Our future on Earth may also be our past. In a study published in Proceedings of the National Academy of Sciences, researchers show that humans are reversing a long-term cooling trend tracing back at least 50 million years. And it’s taken just two centuries.
By 2030, Earth’s climate is expected to resemble that of the mid-Pliocene, going back more than 3 million years in geologic time. Without reductions in our greenhouse gas emissions, our climates by 2150 could compare with the warm and mostly ice-free Eocene, an epoch that characterised the globe 50 million years ago.
‘If we think about the future in terms of the past, where we are going is uncharted territory for human society’, says the study’s lead author, Kevin Burke, who conducted the work while a graduate student in the lab of paleoecologist John ‘Jack’ Williams, professor of geography at the University of Wisconsin-Madison. ‘We are moving toward very dramatic changes over an extremely rapid time frame, reversing a planetary cooling trend in a matter of centuries.’
Can humans adapt?
All of the species on Earth today had an ancestor that survived the Eocene and the Pliocene, but whether humans and the flora and fauna we are familiar with can adapt to these rapid changes remains to be seen.

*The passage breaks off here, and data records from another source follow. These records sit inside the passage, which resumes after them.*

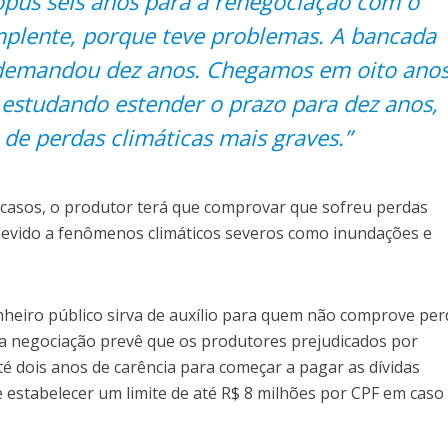
pus seis anos para a renegociação com o
implente, porque teve problemas. A bancada
 demandou dez anos. Chegamos em oito ano
estudando estender o prazo para dez anos,
de perdas climáticas mais graves.”
 casos, o produtor terá que comprovar que sofreu perdas
 devido a fenômenos climáticos severos como inundações e
heiro público sirva de auxílio para quem não comprove per
a negociação prevê que os produtores prejudicados por
é dois anos de carência para começar a pagar as dívidas
 estabelecer um limite de até R$ 8 milhões por CPF em caso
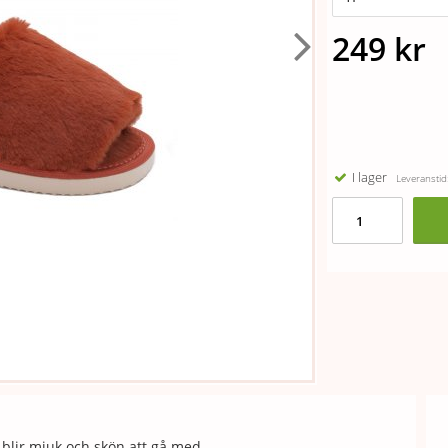
249 kr
I lager
Leveranstid:
h blir mjuk och skön att gå med.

The accelerated rate of change appears to be faster than anything life on the planet has experienced before.
The new study builds upon work Williams and colleagues first published in 2007, which compared future climate projections with historical climate data from the early 20th century. The new study relies on extensive data about climate conditions to probe much deeper in Earth’s geologic past and expand those comparisons.
‘We can use the past as a yardstick to understand the future, which is so different from anything we have experienced in our lifetimes’, says Williams. ‘People have a hard time projecting what the world will be like five or 10 years from now. This is a tool for predicting that- how we head down those paths, and using deep geologic analogs from Earth’s history to think about changes in time.’
The evolution of Earth
During the Eocene, Earth’s continents were packed more closely together and global temperatures averaged 23.4 degrees Fahrenheit (13 degrees Celsius) warmer than they are today.
Dinosaurs had recently gone extinct and the first mammals, like ancestral whales and horses, were spreading across the globe. The Arctic was occupied by swampy forests like those found today in the southern US.
In the Pliocene, North and South America joined tectonically, the climate was arid, land bridges allowed animals to spread across continents and the Himalayas formed. Temperatures were between 3.2 and 6.5 degrees Fahrenheit (1.8 to 3.6 degrees Celsius) warmer than they are today.
For the study, Burke and Williams, along with colleagues at the University of Bristol, Columbia University, University of Leeds, NASA Goddard Institute for Space Studies and the National Center for Atmospheric Research, examined the similarities between future climate projections as set forth by the Intergovernmental Panel on Climate Change Fifth Assessment Report and several periods of geologic history.
These included the Early Eocene, the mid-Pliocene, the Last Interglacial (129 to 116 thousand years ago), the mid-Holocene (6,000 years ago), the pre-industrial era (before A.D. 1850) and the early 20th century.
They used Representative Concentration Pathway 8.5 (RCP8.5), which represents a future climate scenario in which we do not mitigate greenhouse gas emissions, and RCP4.5, a scenario in which we moderately reduce greenhouse gas emissions, and climate simulations using three different but well-established models: the Hadley Centre Coupled Model version 3, the Goddard Institute for Space Studies ModelE2-R and the Community Climate System Model.
While not without their flaws, each of these models represents the best available data and state-of-the-art techniques.